For instance, I recently listened to a call between a rep and the CEO of an artisanal coffee company. The salesperson mentioned the coffee’s “roast profile,” which immediately changed the tone of the conversation. The CEO had seemed pretty distracted. After the rep demonstrated her knowledge of the coffee space, however, he was eager to talk.
There are two different approaches to learning a prospect’s language, depending on the rep’s selling situation.
If they’re working solely with one industry, salespeople should subscribe to that industry’s publications, attend its events, network with its experts, and read relevant books.
If they’re working with buyers in multiple verticals and need to quickly get up to speed, reps can visit their prospects’ websites, read their email newsletters, see what executives post on LinkedIn and Twitter, and look for the most popular industry websites and note which terms come up.
It can also be helpful to search “[industry] + jargon,” “[industry] + terminology,” and “[industry] + common phrases.”
Reps should be careful not to use any terminology they don’t fully understand. Prospects will quickly lose confidence in a salesperson who bungles a basic term.
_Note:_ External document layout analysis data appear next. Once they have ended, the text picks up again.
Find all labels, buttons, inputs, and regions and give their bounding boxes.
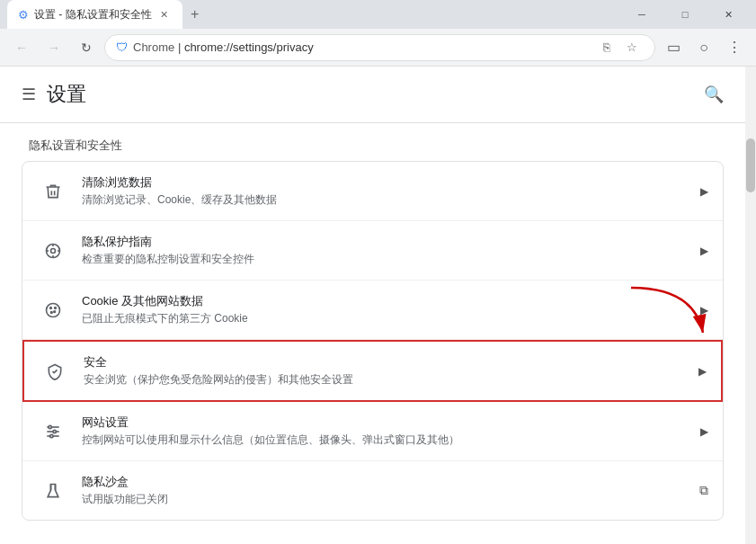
tab-favicon-icon: ⚙: [18, 8, 29, 22]
chrome-menu-button[interactable]: ⋮: [720, 33, 749, 62]
chevron-right-icon: ▶: [700, 425, 708, 438]
svg-point-10: [55, 307, 57, 308]
cookies-subtitle: 已阻止无痕模式下的第三方 Cookie: [82, 311, 693, 326]
titlebar-left: ⚙ 设置 - 隐私设置和安全性 ✕ +: [7, 0, 208, 29]
back-button[interactable]: ←: [7, 33, 36, 62]
privacy-sandbox-subtitle: 试用版功能已关闭: [82, 492, 692, 507]
shield-eye-icon: [37, 235, 69, 267]
svg-point-9: [51, 311, 53, 313]
sliders-icon: [37, 415, 69, 448]
site-info-icon[interactable]: 🛡: [116, 40, 128, 54]
tab-view-button[interactable]: ▭: [659, 33, 688, 62]
close-button[interactable]: ✕: [707, 0, 749, 29]
sidebar-toggle-button[interactable]: ☰: [22, 85, 36, 104]
settings-search-button[interactable]: 🔍: [704, 85, 724, 104]
svg-point-16: [53, 430, 56, 433]
site-settings-text: 网站设置 控制网站可以使用和显示什么信息（如位置信息、摄像头、弹出式窗口及其他）: [82, 415, 693, 448]
security-subtitle: 安全浏览（保护您免受危险网站的侵害）和其他安全设置: [84, 372, 691, 388]
privacy-guide-subtitle: 检查重要的隐私控制设置和安全控件: [82, 252, 693, 267]
privacy-guide-text: 隐私保护指南 检查重要的隐私控制设置和安全控件: [82, 234, 693, 267]
svg-point-1: [51, 248, 56, 253]
privacy-guide-title: 隐私保护指南: [82, 234, 693, 250]
settings-item-privacy-sandbox[interactable]: 隐私沙盒 试用版功能已关闭 ⧉: [22, 461, 723, 520]
address-bar[interactable]: 🛡 Chrome | chrome://settings/privacy ⎘ ☆: [104, 34, 655, 61]
url-domain: Chrome: [133, 40, 174, 54]
tab-close-button[interactable]: ✕: [157, 7, 172, 22]
toolbar-right: ▭ ○ ⋮: [659, 33, 749, 62]
chevron-right-icon: ▶: [700, 185, 708, 198]
settings-item-site-settings[interactable]: 网站设置 控制网站可以使用和显示什么信息（如位置信息、摄像头、弹出式窗口及其他）…: [22, 402, 723, 461]
share-button[interactable]: ⎘: [595, 36, 618, 59]
security-title: 安全: [84, 354, 691, 370]
external-link-icon: ⧉: [699, 483, 708, 498]
settings-item-cookies[interactable]: Cookie 及其他网站数据 已阻止无痕模式下的第三方 Cookie ▶: [22, 281, 723, 340]
window-controls: ─ □ ✕: [621, 0, 749, 29]
privacy-section: 隐私设置和安全性 清除浏览数据 清除浏览记录、Cookie、: [0, 123, 745, 535]
settings-page-title: 设置: [47, 81, 86, 108]
site-settings-title: 网站设置: [82, 415, 693, 431]
privacy-sandbox-text: 隐私沙盒 试用版功能已关闭: [82, 474, 692, 507]
settings-header: ☰ 设置 🔍: [0, 67, 745, 123]
settings-item-security[interactable]: 安全 安全浏览（保护您免受危险网站的侵害）和其他安全设置 ▶: [22, 340, 723, 402]
cookies-title: Cookie 及其他网站数据: [82, 293, 693, 309]
scrollbar[interactable]: [745, 67, 756, 544]
scrollbar-thumb[interactable]: [746, 138, 755, 192]
shield-check-icon: [39, 355, 71, 388]
settings-item-clear-browsing[interactable]: 清除浏览数据 清除浏览记录、Cookie、缓存及其他数据 ▶: [22, 162, 723, 221]
clear-browsing-title: 清除浏览数据: [82, 174, 693, 191]
settings-item-privacy-guide[interactable]: 隐私保护指南 检查重要的隐私控制设置和安全控件 ▶: [22, 221, 723, 281]
section-title: 隐私设置和安全性: [22, 138, 724, 154]
svg-point-6: [47, 303, 60, 317]
chevron-right-icon: ▶: [698, 365, 707, 378]
url-separator: |: [178, 40, 184, 54]
url-display: Chrome | chrome://settings/privacy: [133, 40, 590, 54]
new-tab-button[interactable]: +: [182, 2, 208, 27]
chevron-right-icon: ▶: [700, 245, 708, 257]
refresh-button[interactable]: ↻: [72, 33, 101, 62]
svg-point-7: [50, 307, 52, 308]
profile-button[interactable]: ○: [689, 33, 718, 62]
restore-button[interactable]: □: [664, 0, 706, 29]
cookie-icon: [37, 294, 69, 326]
forward-button[interactable]: →: [40, 33, 68, 62]
omnibar: ← → ↻ 🛡 Chrome | chrome://settings/priva…: [0, 29, 756, 67]
minimize-button[interactable]: ─: [621, 0, 663, 29]
svg-point-8: [54, 310, 56, 312]
address-actions: ⎘ ☆: [595, 36, 644, 59]
security-text: 安全 安全浏览（保护您免受危险网站的侵害）和其他安全设置: [84, 354, 691, 388]
url-path: chrome://settings/privacy: [184, 40, 314, 54]
flask-icon: [37, 475, 69, 507]
cookies-text: Cookie 及其他网站数据 已阻止无痕模式下的第三方 Cookie: [82, 293, 693, 326]
active-tab[interactable]: ⚙ 设置 - 隐私设置和安全性 ✕: [7, 0, 182, 29]
tab-title: 设置 - 隐私设置和安全性: [34, 7, 152, 22]
svg-point-17: [50, 434, 53, 437]
titlebar: ⚙ 设置 - 隐私设置和安全性 ✕ + ─ □ ✕: [0, 0, 756, 29]
svg-point-15: [49, 425, 51, 428]
clear-browsing-text: 清除浏览数据 清除浏览记录、Cookie、缓存及其他数据: [82, 174, 693, 208]
bookmark-button[interactable]: ☆: [620, 36, 644, 59]
clear-browsing-subtitle: 清除浏览记录、Cookie、缓存及其他数据: [82, 192, 693, 208]
main-content: ☰ 设置 🔍 隐私设置和安全性: [0, 67, 756, 544]
settings-area: ☰ 设置 🔍 隐私设置和安全性: [0, 67, 745, 544]
settings-card: 清除浏览数据 清除浏览记录、Cookie、缓存及其他数据 ▶: [22, 161, 724, 521]
privacy-sandbox-title: 隐私沙盒: [82, 474, 692, 490]
trash-icon: [37, 175, 69, 208]
site-settings-subtitle: 控制网站可以使用和显示什么信息（如位置信息、摄像头、弹出式窗口及其他）: [82, 433, 693, 448]
chevron-right-icon: ▶: [700, 304, 708, 317]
The Ultimate List of Buzzwords and Jargon to Avoid
Push the envelope
Get our ducks in a row
Take it offline
Boil the ocean
Get down to brass tacks
Move the needle
Put it on the back burner
Cast a wide net
Raise the bar
Move up the value chain
Run it up the flagpole
Put boots on the ground
Spend calories doing X
Flex your [design, creative, analytical, etc.] muscle
Take a step back
Circle the wagons
Punt (an idea)
Peel the onion
Build it from the ground up
Window of opportunity
Many moving parts
Cut and dry
Your prospects don’t have the desire to translate a buzzword-laden explanation or email into plain English. Not only do clichés and jargon harm your credibility, they also sap your prospects’ patience and make your message less effective. Unless you’re using industry-specific jargon (correctly), try to eliminate the words and phrases that kill your sales emails.